▸ Data records

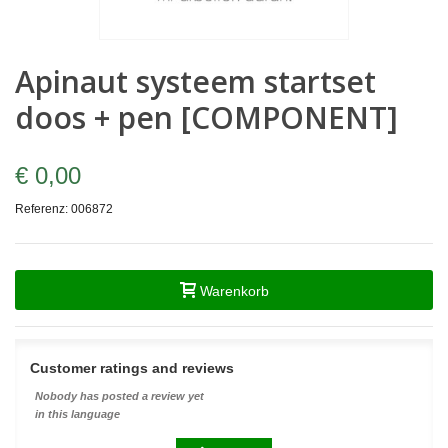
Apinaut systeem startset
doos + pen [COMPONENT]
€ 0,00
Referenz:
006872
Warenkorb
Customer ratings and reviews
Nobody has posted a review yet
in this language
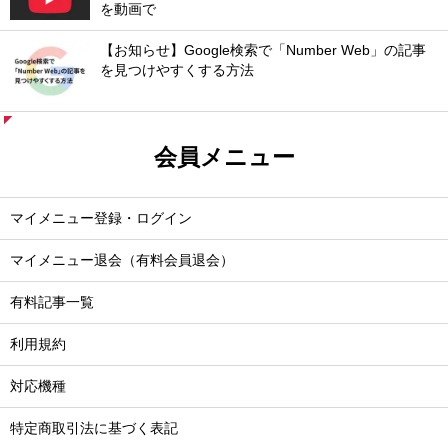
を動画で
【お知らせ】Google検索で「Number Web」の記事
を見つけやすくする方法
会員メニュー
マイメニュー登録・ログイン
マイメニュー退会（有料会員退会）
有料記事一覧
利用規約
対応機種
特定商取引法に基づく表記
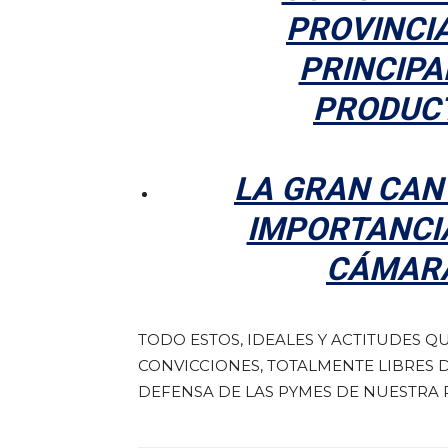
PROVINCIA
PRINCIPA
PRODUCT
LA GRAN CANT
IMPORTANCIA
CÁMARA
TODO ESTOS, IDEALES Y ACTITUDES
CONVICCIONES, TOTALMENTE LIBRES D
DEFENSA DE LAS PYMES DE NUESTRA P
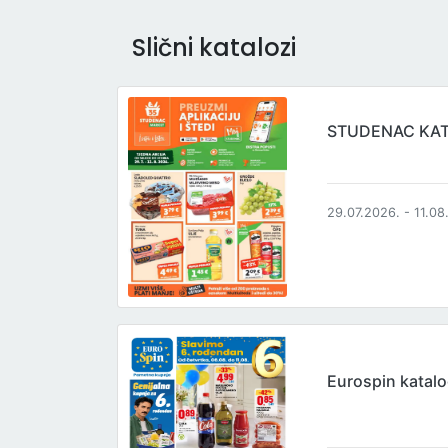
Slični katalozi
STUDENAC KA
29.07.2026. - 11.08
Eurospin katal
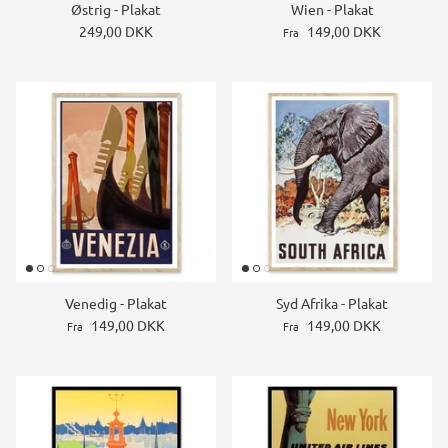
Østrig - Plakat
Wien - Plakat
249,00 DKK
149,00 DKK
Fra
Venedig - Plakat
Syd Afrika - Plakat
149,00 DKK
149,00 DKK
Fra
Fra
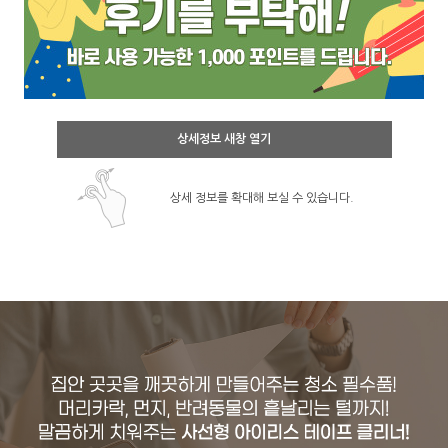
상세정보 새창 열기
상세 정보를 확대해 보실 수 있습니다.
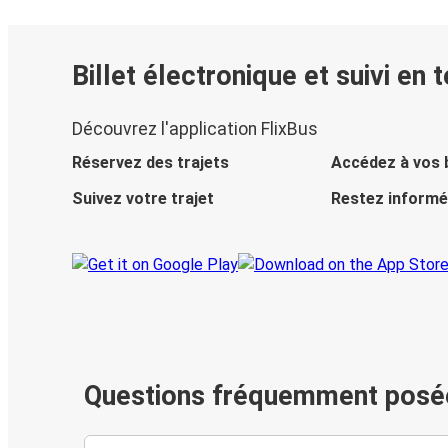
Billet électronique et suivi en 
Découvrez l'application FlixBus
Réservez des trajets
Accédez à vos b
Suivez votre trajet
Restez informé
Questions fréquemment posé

▸ Exercise instructions
The data above should be repeated exactly, minus any pictures.

▸ Answer section
Apinaut systeem startset
doos + pen [COMPONENT]
€ 0,00
Referenz:
006872
Warenkorb
Customer ratings and reviews
Nobody has posted a review yet
in this language
を動画で
【お知らせ】Google検索で「Number Web」の記事
を見つけやすくする方法
会員メニュー
マイメニュー登録・ログイン
マイメニュー退会（有料会員退会）
有料記事一覧
利用規約
対応機種
特定商取引法に基づく表記
PROVINCIA
PRINCIPA
PRODUCT
LA GRAN CANT
IMPORTANCIA
CÁMARA
TODO ESTOS, IDEALES Y ACTITUDES
CONVICCIONES, TOTALMENTE LIBRES D
DEFENSA DE LAS PYMES DE NUESTRA P
Slični katalozi
STUDENAC KA
29.07.2026. - 11.08
Eurospin katal
Østrig - Plakat
Wien - Plakat
249,00 DKK
149,00 DKK
Fra
Venedig - Plakat
Syd Afrika - Plakat
149,00 DKK
149,00 DKK
Fra
Fra
상세정보 새창 열기
상세 정보를 확대해 보실 수 있습니다.
Billet électronique et suivi en 
Découvrez l'application FlixBus
Réservez des trajets
Accédez à vos b
Suivez votre trajet
Restez informé
Questions fréquemment posé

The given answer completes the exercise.